[Material provided Boundary: Start]
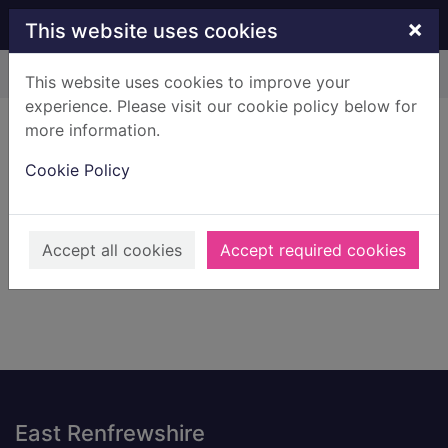
Skip to main content
×
This website uses cookies
Home
Result
This website uses cookies to improve your
experience. Please visit our cookie policy below for
Error result
more information.
Sorry, your search for BRN: 1590390 did not find
any records.
Cookie Policy
Suggestions
Check your spelling
Accept all cookies
Accept required cookies
Footer
East Renfrewshire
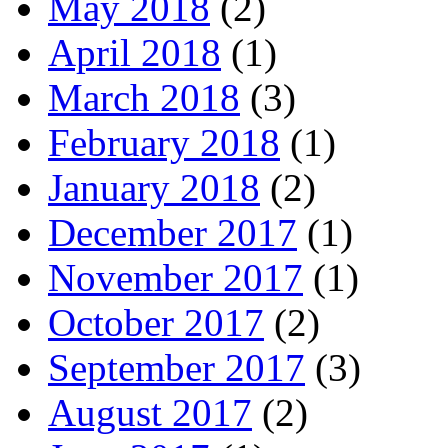
May 2018
(2)
April 2018
(1)
March 2018
(3)
February 2018
(1)
January 2018
(2)
December 2017
(1)
November 2017
(1)
October 2017
(2)
September 2017
(3)
August 2017
(2)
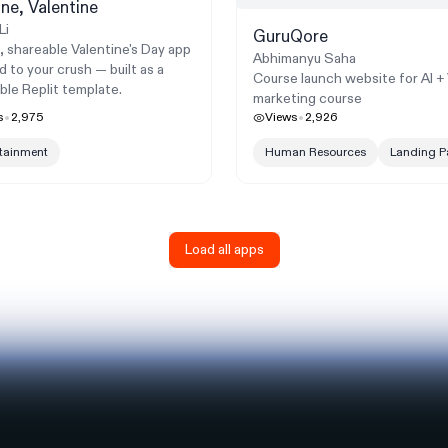
ne, Valentine
Li
GuruQore
, shareable Valentine's Day app
Abhimanyu Saha
d to your crush — built as a
Course launch website for AI +
ble Replit template.
marketing course
s
2,975
Views
2,926
rtainment
Human Resources
Landing P
Load all apps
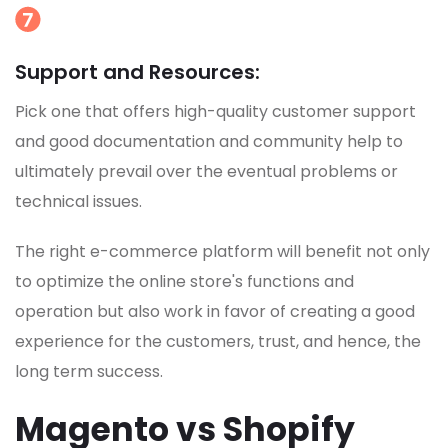
Support and Resources:
Pick one that offers high-quality customer support
and good documentation and community help to
ultimately prevail over the eventual problems or
technical issues.
The right e-commerce platform will benefit not only
to optimize the online store's functions and
operation but also work in favor of creating a good
experience for the customers, trust, and hence, the
long term success.
Magento vs Shopify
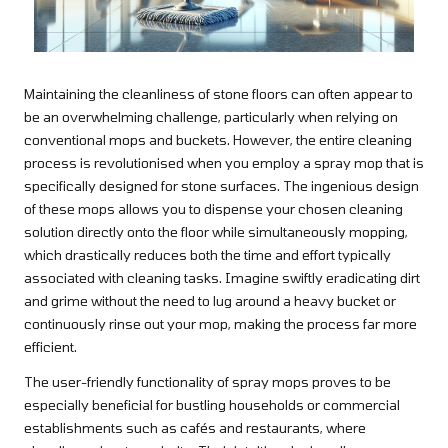
Maintaining the cleanliness of stone floors can often appear to
be an overwhelming challenge, particularly when relying on
conventional mops and buckets. However, the entire cleaning
process is revolutionised when you employ a spray mop that is
specifically designed for stone surfaces. The ingenious design
of these mops allows you to dispense your chosen cleaning
solution directly onto the floor while simultaneously mopping,
which drastically reduces both the time and effort typically
associated with cleaning tasks. Imagine swiftly eradicating dirt
and grime without the need to lug around a heavy bucket or
continuously rinse out your mop, making the process far more
efficient.
The user-friendly functionality of spray mops proves to be
especially beneficial for bustling households or commercial
establishments such as cafés and restaurants, where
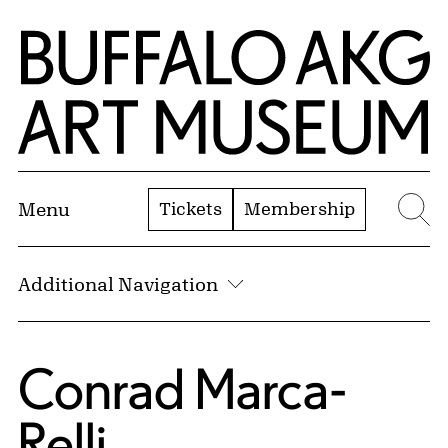
Skip to Main Content
Home | Buffalo AKG Art Museum
Tickets
Membership
Menu
Se
Additional Navigation
Conrad Marca-
Relli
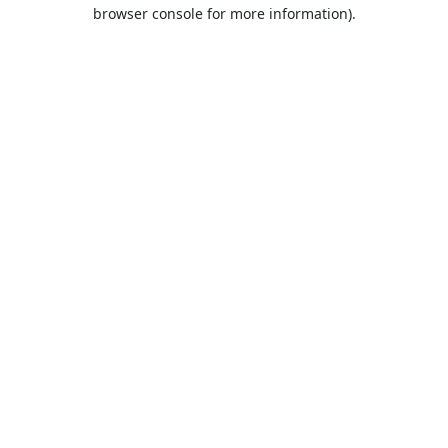
browser console for more information).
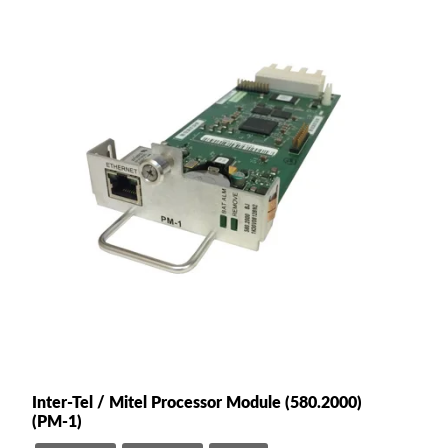
Inter-Tel / Mitel Processor Module (580.2000)
(PM-1)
[Material provided Boundary: End]
[Aim of the exercise] Your copy should match the records word for word, with the pictures removed.

[Solution to the problem]
Skip to main content
×
This website uses cookies
Home
Result
This website uses cookies to improve your
experience. Please visit our cookie policy below for
Error result
more information.
Sorry, your search for BRN: 1590390 did not find
any records.
Cookie Policy
Suggestions
Check your spelling
Accept all cookies
Accept required cookies
Footer
East Renfrewshire
May 2018
(2)
April 2018
(1)
March 2018
(3)
February 2018
(1)
January 2018
(2)
December 2017
(1)
November 2017
(1)
October 2017
(2)
September 2017
(3)
August 2017
(2)
ne, Valentine
Li
GuruQore
, shareable Valentine's Day app
Abhimanyu Saha
d to your crush — built as a
Course launch website for AI +
ble Replit template.
marketing course
s
2,975
Views
2,926
rtainment
Human Resources
Landing P
Load all apps
Support and Resources:
Pick one that offers high-quality customer support
and good documentation and community help to
ultimately prevail over the eventual problems or
technical issues.
The right e-commerce platform will benefit not only
to optimize the online store's functions and
operation but also work in favor of creating a good
experience for the customers, trust, and hence, the
long term success.
Magento vs Shopify
Maintaining the cleanliness of stone floors can often appear to
be an overwhelming challenge, particularly when relying on
conventional mops and buckets. However, the entire cleaning
process is revolutionised when you employ a spray mop that is
specifically designed for stone surfaces. The ingenious design
of these mops allows you to dispense your chosen cleaning
solution directly onto the floor while simultaneously mopping,
which drastically reduces both the time and effort typically
associated with cleaning tasks. Imagine swiftly eradicating dirt
and grime without the need to lug around a heavy bucket or
continuously rinse out your mop, making the process far more
efficient.
The user-friendly functionality of spray mops proves to be
especially beneficial for bustling households or commercial
establishments such as cafés and restaurants, where
Skip to Main Content
Home | Buffalo AKG Art Museum
Tickets
Membership
Menu
Se
Additional Navigation
Conrad Marca-
Relli
browser console for more information).
Inter-Tel / Mitel Processor Module (580.2000)
(PM-1)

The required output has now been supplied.